Our rendering pipeline was primitive in comparison to many in
production today. We rendered the scenes in a
number of different layers. Character, foreground, background,
matte painting and sky layers were rendered as different image
sequences which were then composited one on top of another at
a later stage.
We looked at tools to accomplish a more sophisticated rendering
environment that could output colour, shadow, specular, diffuse
and reflection channels. This would have allowed us a great degree
of freedom during the compositing stage to work with the look
of each shot. However, great freedom comes with its own sets of
problems. We had limited time, rendering capacity and storage
space, and 80 shots to complete in two months with no dedicated
compositor. For this reason we decided to limit the number of
layers and thereby limit the options available to us during compositing.
Our primary concern was the ease with
which we could make changes, so we rendered a
separate layer for each character. This allowed us to adjust each
character’s animation later without having to re-render
the background.

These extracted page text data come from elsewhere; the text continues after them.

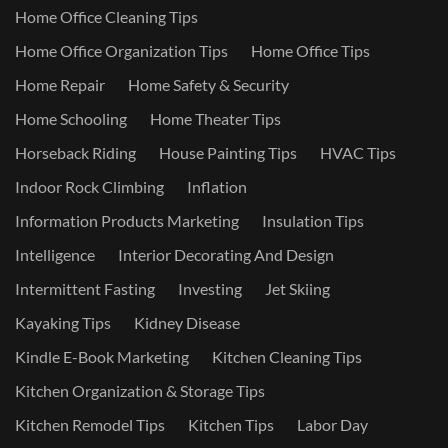
Home Office Cleaning Tips
Home Office Organization Tips
Home Office Tips
Home Repair
Home Safety & Security
Home Schooling
Home Theater Tips
Horseback Riding
House Painting Tips
HVAC Tips
Indoor Rock Climbing
Inflation
Information Products Marketing
Insulation Tips
Intelligence
Interior Decorating And Design
Intermittent Fasting
Investing
Jet Skiing
Kayaking Tips
Kidney Disease
Kindle E-Book Marketing
Kitchen Cleaning Tips
Kitchen Organization & Storage Tips
Kitchen Remodel Tips
Kitchen Tips
Labor Day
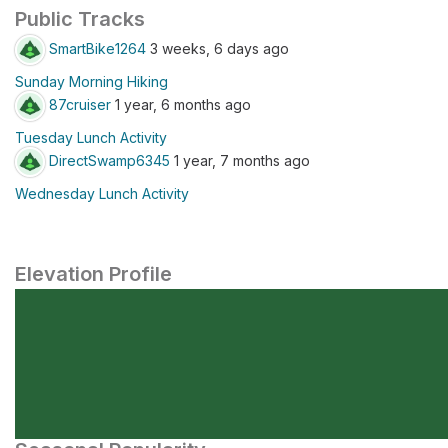
Public Tracks
SmartBike1264
3 weeks, 6 days ago
Sunday Morning Hiking
87cruiser
1 year, 6 months ago
Tuesday Lunch Activity
DirectSwamp6345
1 year, 7 months ago
Wednesday Lunch Activity
Elevation Profile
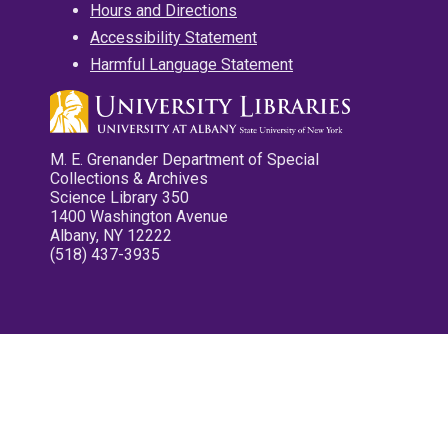
Hours and Directions
Accessibility Statement
Harmful Language Statement
M. E. Grenander Department of Special
Collections & Archives
Science Library 350
1400 Washington Avenue
Albany, NY 12222
(518) 437-3935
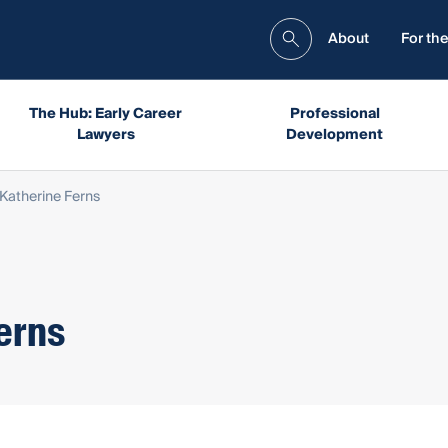
About
For the
The Hub: Early Career
Professional
Lawyers
Development
 Katherine Ferns
erns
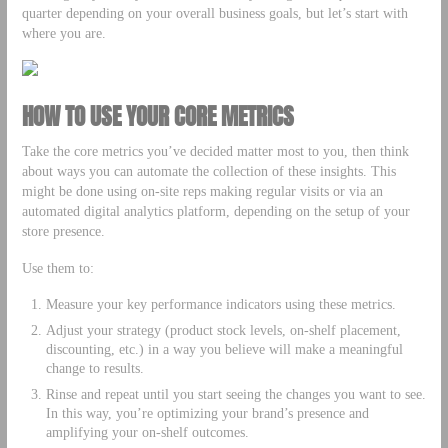
quarter depending on your overall business goals, but let’s start with
where you are.
HOW TO USE YOUR CORE METRICS
Take the core metrics you’ve decided matter most to you, then think
about ways you can automate the collection of these insights. This
might be done using on-site reps making regular visits or via an
automated digital analytics platform, depending on the setup of your
store presence.
Use them to:
Measure your key performance indicators using these metrics.
Adjust your strategy (product stock levels, on-shelf placement,
discounting, etc.) in a way you believe will make a meaningful
change to results.
Rinse and repeat until you start seeing the changes you want to see.
In this way, you’re optimizing your brand’s presence and
amplifying your on-shelf outcomes.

If necessary we also rendered a shadow layer for
the character. Where the camera was static and we could get away
with rendering a still rather than an image sequence for a layer,
we did. By splitting up the scene we reduced the resource demands
on the individual computers, thereby improving render times.
For the tech-heads:
In our lab we had five 2.4GHz Intel boxes with 1Gb RAM each and
three 800MHz Intel boxes from Hewlett Packard running Windows,
a dual 2.4Ghz Intel server running Linux, and for the last month
another two dual 2.4Ghz servers, also running Windows. We did
benchmark test between Linux and Window and did discover about
a 30% speed improvement in rendertimes under Linux. However, our
lab was also a teaching environment and each workstation needed
to be loaded with certain Windows only packages for the students
to work on, so we never fully explored running the whole network
under Linux..
We used Spider, the freeware Maya network renderer to distribute
our rendering load over the network and it was great. Easy installation
and rock solid under Windows 2000. One of our workstations was
running Windows XP Pro and it gave us some trouble. We attributed
this to a conflict between Spider and XP Pro as we didn’t
encounter this problem with any of the other render nodes.
One of the dual 800 MHz boxes acted as our file server, since
it only had 256MB of RAM. We did have some bottleneck issues with
the ethernet due to the volume of data that needed to be transferred
and would in future look at installing an optical network.